Radyoda bir Ajda Pekkan şarkısı çalıyor. “Boş vermişim, boş vermişim, boş vermişim dünyaya…”. Boş vermek, boş verebilmek... En iyisi yaşama böyle bir bakış açısı ile bakabilmede. Son dönemde gazeteler, televizyonlar, sık sık stres belasına karşı aynı uyarıyı yapıyorlar. Boş verin gitsin.
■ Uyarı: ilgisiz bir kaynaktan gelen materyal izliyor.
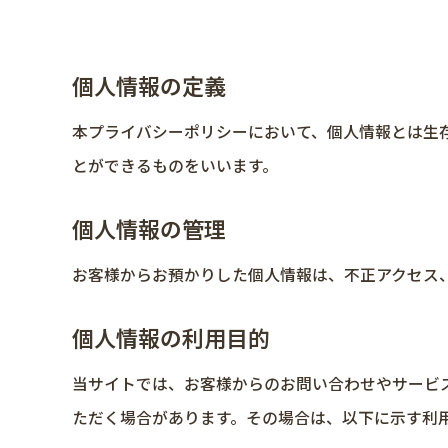
個人情報の定義
本プライバシーポリシーにおいて、個人情報とは生
とができるものをいいます。
個人情報の管理
お客様からお預かりした個人情報は、不正アクセス
個人情報の利用目的
当サイトでは、お客様からのお問い合わせやサービ
ただく場合があります。その場合は、以下に示す利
Ama bu kadar kolay mı? Böyle olmak bir erdemdir açıkçası. Aldırmamak, üzülmemek, kızmamak… Kolay değil gün içerisinde, günlük yaşamın sinir bozucu olaylarına duyarsız olmak, ülkenin, kendimizin çıkmazlarına sağır kalmak.
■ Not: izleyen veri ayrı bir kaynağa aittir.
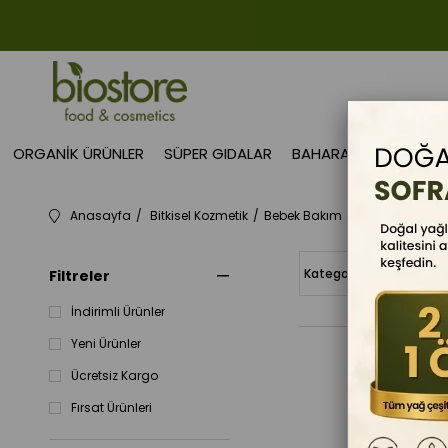
ORGANIK ÜRÜNLER
SÜPER GIDALAR
BAHARAT
GIDA TAK
Anasayfa
Bitkisel Kozmetik
Bebek Bakım
Bebek Şampua
Filtreler
İndirimli Ürünler
Yeni Ürünler
Ücretsiz Kargo
Fırsat Ürünleri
Radyoda bir şarkı daha devam ediyor. “Durma gül” diyor Ajda. “Madem ki yaşam kısa, belki çıkamayız yaza”. Gülmek, eğlenmek, keyif çatmak aslında hiç de boş vermek değildir. Yaşama dört elle sarılmak, benimsemek, fırsatları kaçırmamayı istemektir. Böylesine boş vermek değil, yaşamın tadını çıkarmak denir. Bakıyorum çevreme de, boş vermeye imkan yok. Yaşamın tadını çıkarmaya da öyle. Türban krizi, yolsuzlukların artışı, demokrasinin yeniden yorumlanma çabaları, popüler kültürün gittikçe artan hakimiyeti, çıkarlarını kendi bencilliklerini her şeyin üstünde tutanların varlığının artması, insanın canını fazlasıyla sıkıyor. Örnekleri arttırmak mümkün. Bir yanda insanlar açlık ve hastalıkla kırılırken, bir yanda anlamsız savaşlarla çoluk çocuk demeden katledilirken, güvenli bir ortam yokken, tepki göstermenin mümkün olmadığı bir ortam yaratılmışken, sokaklarda korkusu olmayan kişiler dolaşırken, insan hayatı değersizleşmişken, yardım etmenin değeri kalmamışken, edilen yardımların karşılığı beklenir olmuşken, başkaları ağlarken gülmek, başkaları ezilirken sevinmek kolay mı? Eğer kolaysa insanın kendilerini mutlu saymanın yolu, yalnız kendisi için yaşamak istemesi değil mi? Bunları hiç hissetmeyen diğer tarafın çılgın insanları aynı çağda farklı dünyalar oluşturma duyarsızlığını becerebilmekte ve bu çarpıklığı hem sosyal adalete, hem de ilahi adalete uydurabilmekte.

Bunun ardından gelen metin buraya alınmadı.